「小池さんの言動」
「女性蔑視」発言で性別、国籍、年齢を超えて沸き起こった「森辞めろ」の大合唱。スポーツ選手や芸能人までもがそれに賛同したわけだが、最も痛烈な一撃となったのは東京都の小池百合子都知事の言動だという。そして水面下ではすでに会長職の後任探しが始まっているというのだ。

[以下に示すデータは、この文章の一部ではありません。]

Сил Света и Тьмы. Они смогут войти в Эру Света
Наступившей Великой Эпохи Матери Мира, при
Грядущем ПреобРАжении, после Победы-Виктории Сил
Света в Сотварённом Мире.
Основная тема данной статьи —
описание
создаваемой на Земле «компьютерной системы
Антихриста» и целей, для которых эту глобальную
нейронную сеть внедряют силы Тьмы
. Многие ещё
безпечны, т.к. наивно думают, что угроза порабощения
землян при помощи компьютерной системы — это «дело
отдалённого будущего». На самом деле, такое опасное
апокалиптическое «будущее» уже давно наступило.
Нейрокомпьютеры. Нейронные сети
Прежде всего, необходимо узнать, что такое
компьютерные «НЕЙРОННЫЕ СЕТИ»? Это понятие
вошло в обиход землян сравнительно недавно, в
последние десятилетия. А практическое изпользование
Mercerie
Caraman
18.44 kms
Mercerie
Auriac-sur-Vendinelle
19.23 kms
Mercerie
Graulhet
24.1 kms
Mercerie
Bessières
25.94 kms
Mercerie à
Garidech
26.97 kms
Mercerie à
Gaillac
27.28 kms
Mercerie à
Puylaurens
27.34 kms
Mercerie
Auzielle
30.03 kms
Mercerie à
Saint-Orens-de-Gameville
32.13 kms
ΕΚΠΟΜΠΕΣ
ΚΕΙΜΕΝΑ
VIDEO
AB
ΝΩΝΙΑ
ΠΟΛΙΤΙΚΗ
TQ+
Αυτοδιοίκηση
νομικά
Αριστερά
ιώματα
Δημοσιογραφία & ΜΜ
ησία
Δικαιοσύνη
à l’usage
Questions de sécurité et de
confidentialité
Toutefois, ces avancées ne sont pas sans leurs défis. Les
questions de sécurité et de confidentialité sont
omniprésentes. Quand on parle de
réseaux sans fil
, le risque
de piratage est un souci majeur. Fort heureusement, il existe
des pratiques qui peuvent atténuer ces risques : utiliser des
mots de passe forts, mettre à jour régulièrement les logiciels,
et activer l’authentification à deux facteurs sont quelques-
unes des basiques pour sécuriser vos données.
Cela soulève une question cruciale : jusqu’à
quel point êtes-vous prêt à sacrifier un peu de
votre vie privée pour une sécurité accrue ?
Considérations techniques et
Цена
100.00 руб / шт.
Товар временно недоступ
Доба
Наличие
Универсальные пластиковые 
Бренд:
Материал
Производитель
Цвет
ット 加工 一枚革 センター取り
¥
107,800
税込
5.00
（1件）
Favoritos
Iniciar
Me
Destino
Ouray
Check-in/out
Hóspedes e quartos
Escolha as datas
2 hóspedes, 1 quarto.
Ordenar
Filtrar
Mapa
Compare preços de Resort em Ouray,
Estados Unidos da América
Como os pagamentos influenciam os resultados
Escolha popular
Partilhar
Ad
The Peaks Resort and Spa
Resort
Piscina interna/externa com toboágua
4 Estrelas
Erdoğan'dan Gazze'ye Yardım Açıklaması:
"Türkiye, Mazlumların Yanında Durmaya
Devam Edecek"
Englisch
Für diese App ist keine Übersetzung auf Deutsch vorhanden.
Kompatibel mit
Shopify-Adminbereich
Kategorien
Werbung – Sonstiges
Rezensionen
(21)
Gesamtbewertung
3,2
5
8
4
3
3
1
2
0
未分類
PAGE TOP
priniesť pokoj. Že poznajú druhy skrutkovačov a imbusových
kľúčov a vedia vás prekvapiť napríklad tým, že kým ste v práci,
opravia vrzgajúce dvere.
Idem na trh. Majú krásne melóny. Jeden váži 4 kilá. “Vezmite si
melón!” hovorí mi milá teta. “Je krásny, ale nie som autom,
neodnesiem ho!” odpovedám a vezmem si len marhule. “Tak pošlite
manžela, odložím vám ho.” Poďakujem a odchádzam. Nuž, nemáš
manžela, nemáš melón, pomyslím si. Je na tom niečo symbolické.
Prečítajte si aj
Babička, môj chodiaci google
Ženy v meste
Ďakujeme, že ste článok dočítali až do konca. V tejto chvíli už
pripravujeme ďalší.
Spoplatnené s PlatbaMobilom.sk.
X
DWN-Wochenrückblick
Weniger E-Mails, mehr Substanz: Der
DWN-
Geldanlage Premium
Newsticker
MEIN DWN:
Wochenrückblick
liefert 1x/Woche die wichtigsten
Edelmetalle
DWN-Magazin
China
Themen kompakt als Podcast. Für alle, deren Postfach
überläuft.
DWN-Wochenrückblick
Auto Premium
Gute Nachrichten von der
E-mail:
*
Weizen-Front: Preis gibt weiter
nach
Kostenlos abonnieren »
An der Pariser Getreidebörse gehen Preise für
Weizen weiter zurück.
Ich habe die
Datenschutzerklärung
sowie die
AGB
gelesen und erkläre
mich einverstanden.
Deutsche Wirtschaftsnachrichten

官邸のあるスタッフによると、 「小池さんの言動がとどめを刺したような感じがしますね。すでに森さんの後任をどうするかという話が進んでいます」 「小池さんの言動」とは、具体的には10日の以下のことを指すという。 《東京五輪・パラリンピックに向けた国際オリンピック委員会、政府、東京都、大会組織委員会の4者によるトップ会談について、東京都の小池百合子知事は10日、記者団に「今ここで4者会談をしてもあまりポジティブな発信にはならないんじゃないかと思うので、私は出席することはないと思う」と述べた。組織委の森喜朗会長による女性蔑視発言を受けた。都によると、森会長の発言をめぐって、9日夕までに1405件の抗議のメールや電話が都にあった。都市ボランティアの辞退も計97件に上っているという。小池知事は記者団に「まずはコロナを抑えて盛り上げていくという中でこれだけ皆さんに不快な思いをさせてしまって、開催都市の長として、とてもとても残念に思っている」と語った。4者会談は17日で調整されていた》(朝日新聞デジタル 2021年02月10日) 「森さんの発言が国内だけの問題なら鎮火できたのですが、世界に伝播した今となっては、誰かが責任を取らずにコトを進めるのは難しい状況です」(同) 改めて、ここに至るまでの経緯を振り返っておこう。 発端は、2月3日のJOC臨時評議員会での森会長の発言だ。
加速した逆ギレ
《女性理事を4割というのは文科省がうるさくいうんですね。だけど女性がたくさん入っている理事会は時間がかかります。これもうちの恥を言いますが、ラグビー協会は今までの倍時間がかる。女性がなんと10人くらいいるのか今、5人か、10人に見えた(笑いが起きる)5人います。女性っていうのは優れているところですが競争意識が強い。誰か1人が手を挙げると、自分も言わなきゃいけないと思うんでしょうね、それでみんな発言されるんです。結局女性っていうのはそういう、あまりいうと新聞に悪口かかれる、俺がまた悪口言ったとなるけど、女性を必ずしも増やしていく場合は、発言の時間をある程度規制をしておかないとなかなか終わらないから困ると言っていて、誰が言ったかは言いませんけど、そんなこともあります》 さらに続く言葉を読んでいくと、本意としてはその場にいる女性たちへのリッピサービスの類であると取れる。 いかにも森会長らしい軽口、と慣れた人なら受け流しただろう。 が、問題は世間がそこまで彼にシンパシーを持っていなかったこと。引用したスピーチの前段部分のさらに一部がフレームアップされて「女性蔑視」だと猛反発を受けることとなる。 翌日、森会長は釈明会見に臨んだのだが、そこで墓穴を掘ってしまった。 「深く反省をしている。発言をいたした件については撤回をしたい。不愉快な思いをしたみなさまについてはお詫び申し上げたい」と謝罪はしたものの、個別の記者からの質問にいらだちを隠さなかった。 「いくつかうかがわせてください」という問いには、「いくつかじゃなくて、1つにしてください」と応じ、「オリンピック精神に反する。そういう方が組織委の会長に適任なのか」と問われると、「さあ? あなたはどう思いますか」と逆質問。「適任ではないと思う」と返されると、「じゃあ、そういう風に承っておきます」となった。